La fuerza de voluntad libera a las personas de las cadenas de su propia debilidad. Las hace más libres, porque la libertad exige posesión, es decir, señorío de uno mismo, y quien no logra dominarse a sí mismo no puede ser realmente libre.
Cuando una persona, haciendo uso de la libertad, elige obrar mal, el vicio correspondiente acabará por atraparle y, entonces, esa libertad no será tal libertad. Las personas libres hacen las cosas «porque les da la gana», no simplemente «porque les viene en gana».
La verdadera libertad es aquella que es capaz de elegir dentro del bien. La libertad puede elegir el mal, es cierto, pero dentro de esa mala elección hay siempre una merma en la misma libertad, una autocondena de la libertad que poco a poco se esclaviza al error.
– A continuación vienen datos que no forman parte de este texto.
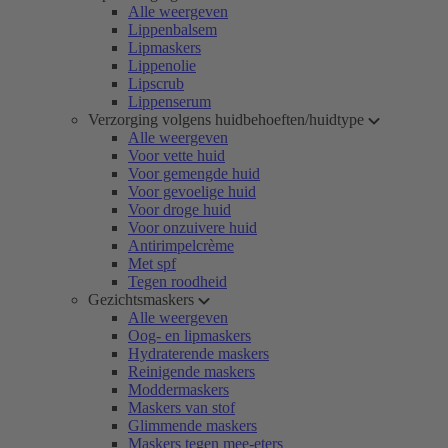
Alle weergeven
Lippenbalsem
Lipmaskers
Lippenolie
Lipscrub
Lippenserum
Verzorging volgens huidbehoeften/huidtype
Alle weergeven
Voor vette huid
Voor gemengde huid
Voor gevoelige huid
Voor droge huid
Voor onzuivere huid
Antirimpelcrème
Met spf
Tegen roodheid
Gezichtsmaskers
Alle weergeven
Oog- en lipmaskers
Hydraterende maskers
Reinigende maskers
Moddermaskers
Maskers van stof
Glimmende maskers
Maskers tegen mee-eters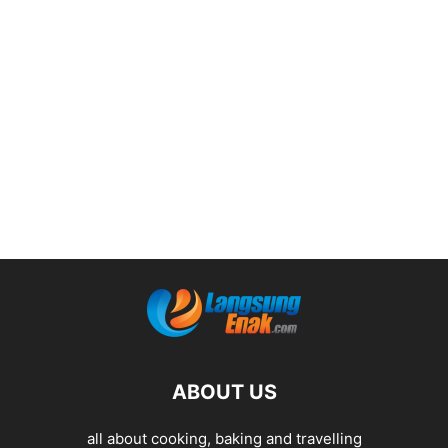
ABOUT US
all about cooking, baking and travelling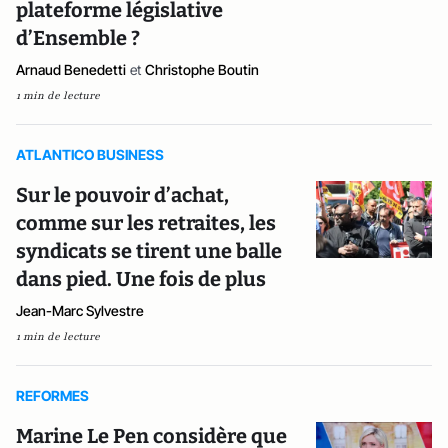
plateforme législative
d’Ensemble ?
Arnaud Benedetti
et
Christophe Boutin
1 min de lecture
ATLANTICO BUSINESS
Sur le pouvoir d’achat,
comme sur les retraites, les
syndicats se tirent une balle
dans pied. Une fois de plus
Jean-Marc Sylvestre
1 min de lecture
REFORMES
Marine Le Pen considère que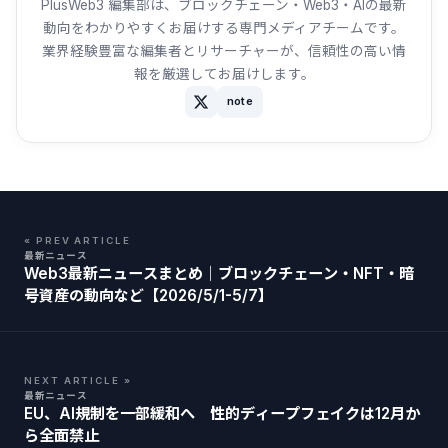
PlusWeb3 編集部は、ブロックチェーン・Web3・AIの最新
動向をわかりやすくお届けする専門メディアチームです。
業界経験豊富な編集者とリサーチャーが、信頼性の高い情
報を厳選してお届けします。
note
« PREV ARTICLE
最新ニュース
Web3最新ニュースまとめ｜ブロックチェーン・NFT・暗
号資産の動向など【2026/5/1-5/7】
NEXT ARTICLE »
最新ニュース
EU、AI規制を一部緩和へ 性的ディープフェイクは12月か
ら全面禁止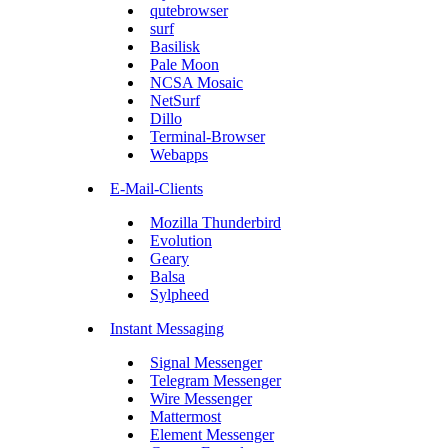
qutebrowser
surf
Basilisk
Pale Moon
NCSA Mosaic
NetSurf
Dillo
Terminal-Browser
Webapps
E-Mail-Clients
Mozilla Thunderbird
Evolution
Geary
Balsa
Sylpheed
Instant Messaging
Signal Messenger
Telegram Messenger
Wire Messenger
Mattermost
Element Messenger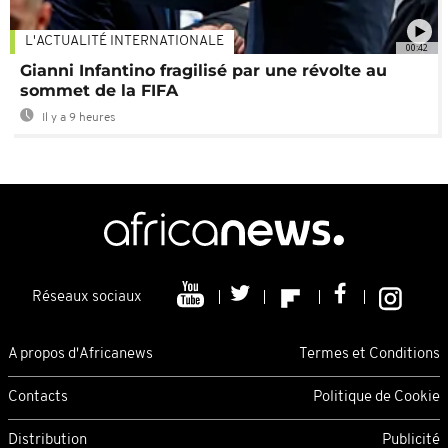
L'ACTUALITÉ INTERNATIONALE
00:42
Gianni Infantino fragilisé par une révolte au
sommet de la FIFA
Il y a 9 heures
Réseaux sociaux
A propos d'Africanews
Termes et Conditions
Contacts
Politique de Cookie
Distribution
Publicité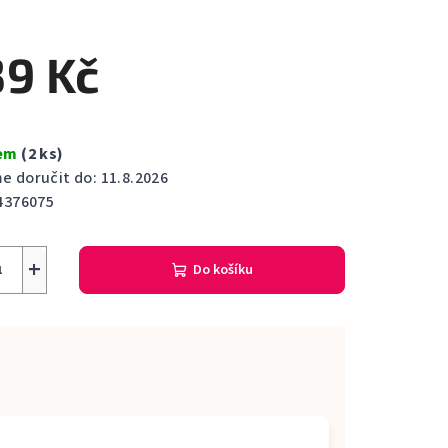
cení
ktu
39 Kč
dem
(2 ks)
ček.
 doručit do:
11.8.2026
4376075
+
Do košíku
Algo similar sucede cuando una persona, a la hora de decidir qué va a hacer, no se enfrenta con valentía a la realidad de las cosas, para calibrar su verdadera conveniencia, sino que cae en un oscuro género de escapismo, de engaño y huida de uno mismo, cosa siempre bastante triste.
El escapista busca vías de escape frente a los problemas, pero no los resuelve. Se evade. Esquiva la incomodidad a toda costa. Teme a la realidad. Ignora sus consecuencias futuras. Si el problema no desaparece, será él quien desaparezca.
Cuando una persona actúa diciendo cosas como «no sé si está bien o mal, pero me gusta y lo hago», está maniobrando torpemente para rehuir un compromiso que le resulta difícil de aceptar, pero al final acabará ligada a un compromiso mucho más lacerante y doloroso: su propia flojedad.
Por cerrar los ojos a la realidad, ésta no va a desaparecer. Cuando una persona comienza a internarse en el tenebroso mundo de la droga, cierra de alguna manera sus ojos a la realidad. Lo mismo sucede cuando un adolescente adquiere una dependencia más o menos seria del alcohol. O, en otro orden de cosas, al estudiante que es víctima de su frivolidad o su pereza, o al enamorado que no lo es tanto y está dominado por la lujuria, o al egoísta que ya no sabe dejar de pensar obsesivamente en sí mismo. Otros están cogidos por el juego, otros por el ansia de trabajo o de dinero, y otros incluso —hay de todo— por la compra compulsiva, los tranquilizantes o las máquinas tragaperras.
Son diversos ejemplos de adicciones que aguan la fiesta del placer. Ejemplos de personas que —si les queda la necesaria lucidez— no tardan en descubrir que si no se practica la templanza al final puede ser preciso acudir al médico. Es la propia naturaleza quien se encarga de castigarles con esa dura dependencia de su fragilidad.